Zhou Xiaobei, Lindsay Helen, Robinson Mark D
Institute of Molecular Life Sciences, University of Zurich, CH-8057 Zurich, Switzerland SIB Swiss Institute of Bioinformatics, University of Zurich, CH-8057 Zurich, Switzerland.
Institute of Molecular Life Sciences, University of Zurich, CH-8057 Zurich, Switzerland SIB Swiss Institute of Bioinformatics, University of Zurich, CH-8057 Zurich, Switzerland
Nucleic Acids Res. 2014 Jun;42(11):e91. doi: 10.1093/nar/gku310. Epub 2014 Apr 20.

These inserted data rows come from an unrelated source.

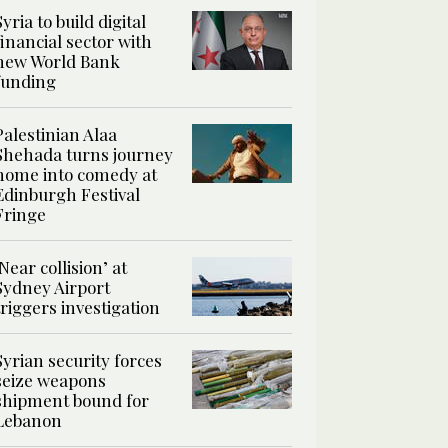
Syria to build digital
financial sector with
new World Bank
funding
Palestinian Alaa
Shehada turns journey
home into comedy at
Edinburgh Festival
Fringe
‘Near collision’ at
Sydney Airport
triggers investigation
Syrian security forces
seize weapons
shipment bound for
Lebanon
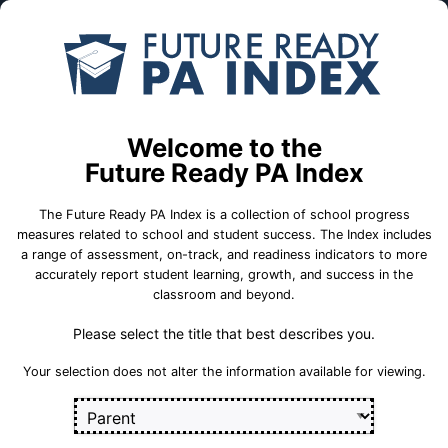
Skip to Main Content
Compare
Find a
Schools
School
6th Grade Center
Welcome to the
School Statistics
Future Ready PA Index
The Future Ready PA Index is a collection of school progress
measures related to school and student success. The Index includes
a range of assessment, on-track, and readiness indicators to more
On-Track
State
College and
accurately report student learning, growth, and success in the
Measures
Assessment
Career Measures
classroom and beyond.
Measures
Please select the title that best describes you.
En
English Language Growth and Attainment
Sect
Your selection does not alter the information available for viewing.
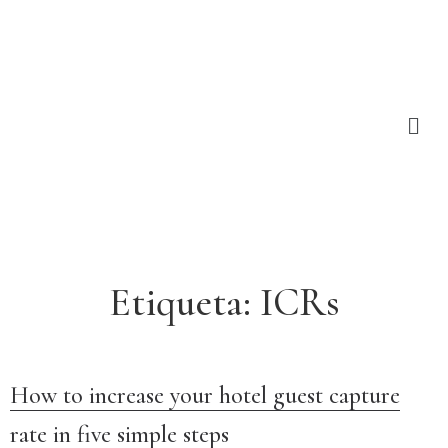
Etiqueta:
ICRs
How to increase your hotel guest capture
rate in five simple steps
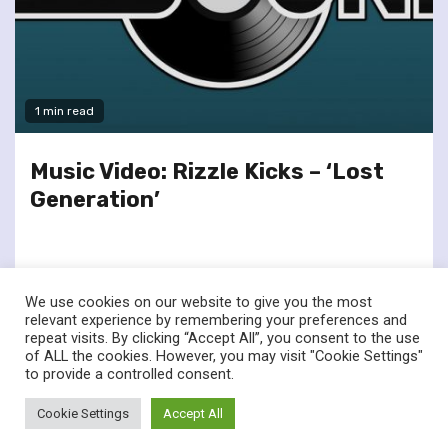
1 min read
Music Video: Rizzle Kicks – ‘Lost
Generation’
We use cookies on our website to give you the most
relevant experience by remembering your preferences and
repeat visits. By clicking “Accept All”, you consent to the use
of ALL the cookies. However, you may visit "Cookie Settings"
twitter
facebook
to provide a controlled consent.
© Renownedforsound.com All rights reserved.
|
Newsphere
by
Cookie Settings
Accept All
AF themes.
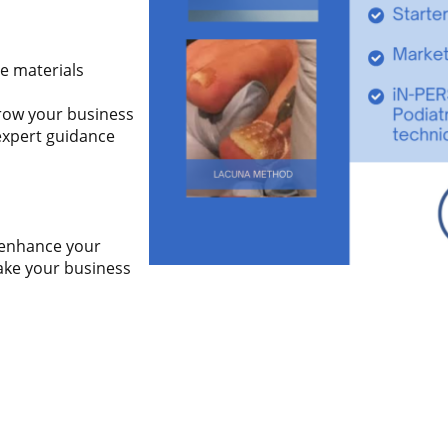
e materials
row your business
expert guidance
o enhance your
take your business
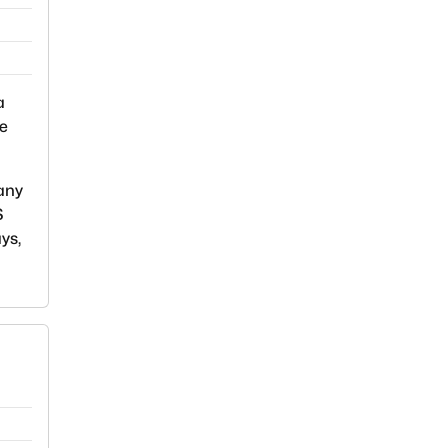
a
we
 any
S
ys,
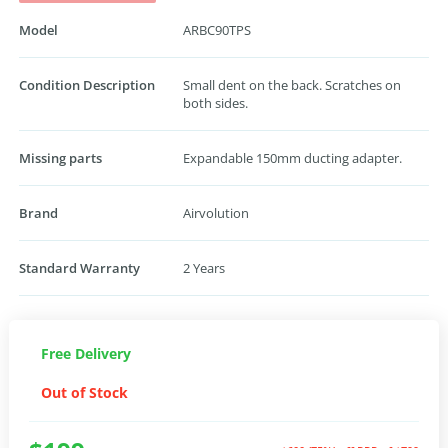
Model
ARBC90TPS
Condition Description
Small dent on the back. Scratches on
both sides.
Missing parts
Expandable 150mm ducting adapter.
Brand
Airvolution
Standard Warranty
2 Years
Free Delivery
Out of Stock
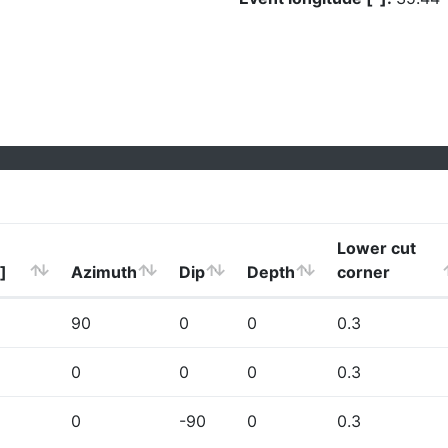
Lower cut
]
Azimuth
Dip
Depth
corner
90
0
0
0.3
0
0
0
0.3
0
-90
0
0.3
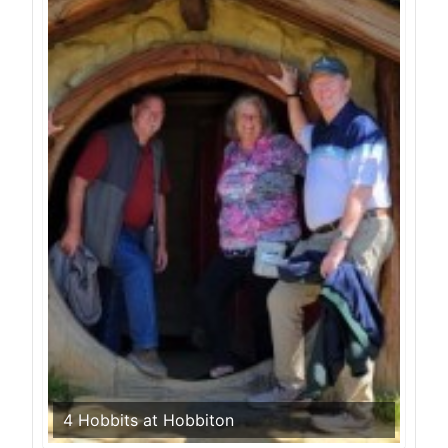
4 Hobbits at Hobbiton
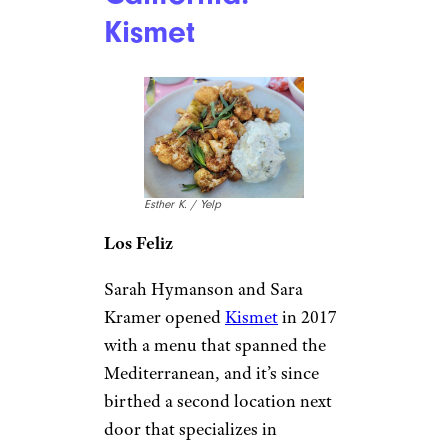
Kismet
Esther K. / Yelp
Los Feliz
Sarah Hymanson and Sara
Kramer opened
Kismet
in 2017
with a menu that spanned the
Mediterranean, and it’s since
birthed a second location next
door that specializes in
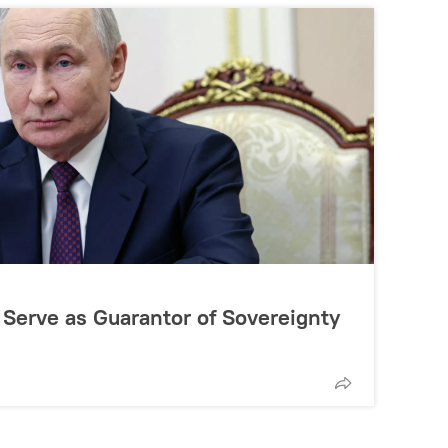
 Serve as Guarantor of Sovereignty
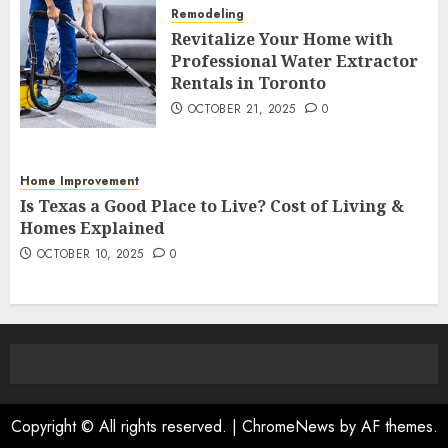
Remodeling
Revitalize Your Home with
Professional Water Extractor
Rentals in Toronto
OCTOBER 21, 2025
0
Home Improvement
Is Texas a Good Place to Live? Cost of Living &
Homes Explained
OCTOBER 10, 2025
0
Copyright © All rights reserved.
|
ChromeNews
by AF themes.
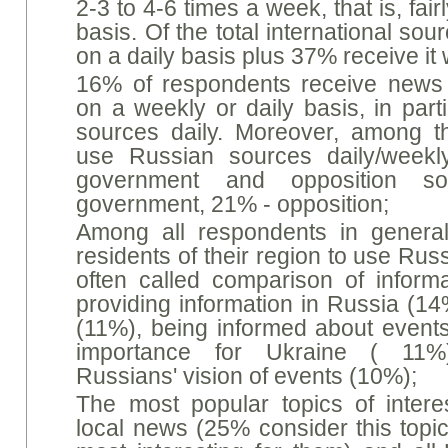
2-3 to 4-6 times a week, that is, fai
basis. Of the total international s
on a daily basis plus 37% receive it
16% of respondents receive news
on a weekly or daily basis, in par
sources daily. Moreover, among 
use Russian sources daily/weekl
government and opposition s
government, 21% - opposition;
Among all respondents in general
residents of their region to use Ru
often called comparison of informa
providing information in Russia (1
(11%), being informed about events
importance for Ukraine ( 11%)
Russians' vision of events (10%);
The most popular topics of intere
local news (25% consider this topic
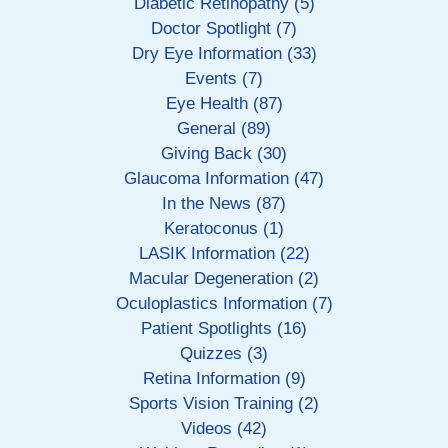
Diabetic Retinopathy (5)
Doctor Spotlight (7)
Dry Eye Information (33)
Events (7)
Eye Health (87)
General (89)
Giving Back (30)
Glaucoma Information (47)
In the News (87)
Keratoconus (1)
LASIK Information (22)
Macular Degeneration (2)
Oculoplastics Information (7)
Patient Spotlights (16)
Quizzes (3)
Retina Information (9)
Sports Vision Training (2)
Videos (42)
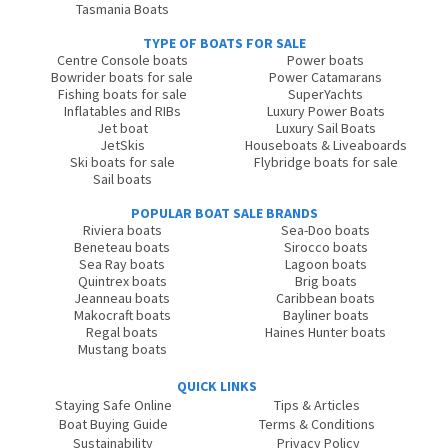
Tasmania Boats
TYPE OF BOATS FOR SALE
Centre Console boats
Power boats
Bowrider boats for sale
Power Catamarans
Fishing boats for sale
SuperYachts
Inflatables and RIBs
Luxury Power Boats
Jet boat
Luxury Sail Boats
JetSkis
Houseboats & Liveaboards
Ski boats for sale
Flybridge boats for sale
Sail boats
POPULAR BOAT SALE BRANDS
Riviera boats
Sea-Doo boats
Beneteau boats
Sirocco boats
Sea Ray boats
Lagoon boats
Quintrex boats
Brig boats
Jeanneau boats
Caribbean boats
Makocraft boats
Bayliner boats
Regal boats
Haines Hunter boats
Mustang boats
QUICK LINKS
Staying Safe Online
Tips & Articles
Boat Buying Guide
Terms & Conditions
Sustainability
Privacy Policy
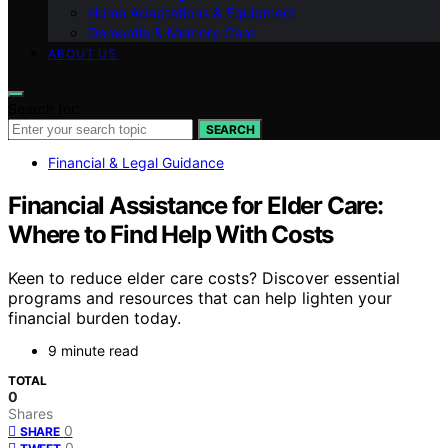
Home Adaptations & Equipment
Dementia & Memory Care
ABOUT US
Search for:
SEARCH
Financial & Legal Guidance
Financial Assistance for Elder Care:
Where to Find Help With Costs
Keen to reduce elder care costs? Discover essential
programs and resources that can help lighten your
financial burden today.
9 minute read
TOTAL
0
Shares
0
SHARE
0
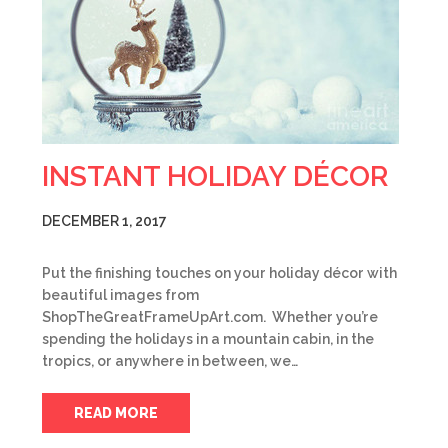
INSTANT HOLIDAY DÉCOR
DECEMBER 1, 2017
Put the finishing touches on your holiday décor with
beautiful images from
ShopTheGreatFrameUpArt.com. Whether you’re
spending the holidays in a mountain cabin, in the
tropics, or anywhere in between, we…
READ MORE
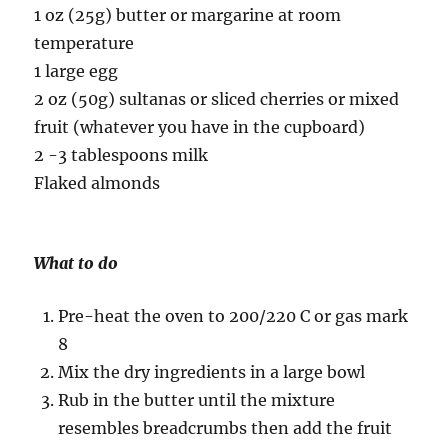
1 oz (25g) butter or margarine at room
temperature
1 large egg
2 oz (50g) sultanas or sliced cherries or mixed
fruit (whatever you have in the cupboard)
2 -3 tablespoons milk
Flaked almonds
What to do
Pre-heat the oven to 200/220 C or gas mark
8
Mix the dry ingredients in a large bowl
Rub in the butter until the mixture
resembles breadcrumbs then add the fruit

A popular approach for comparing gene expression levels between (replicated) conditions of RNA sequencing data relies on counting reads that map to features of interest. Within such count-based methods, many flexible and advanced statistical approaches now exist and offer the ability to adjust for covariates (e.g. batch effects). Often, these methods include some sort of 'sharing of information' across features to improve inferences in small samples. It is important to achieve an appropriate tradeoff between statistical power and protection against outliers. Here, we study the robustness of existing approaches for count-based differential expression analysis and propose a new strategy based on observation weights that can be used within existing frameworks. The results suggest that outliers can have a global effect on differential analyses. We demonstrate the effectiveness of our new approach with real data and simulated data that reflects properties of real datasets (e.g. dispersion-mean trend) and develop an extensible framework for comprehensive testing of current and future methods. In addition, we explore the origin of such outliers, in some cases highlighting additional biological or technical factors within the experiment. Further details can be downloaded from the project website: http://imlspenticton.uzh.ch/robinson_lab/edgeR_robust/.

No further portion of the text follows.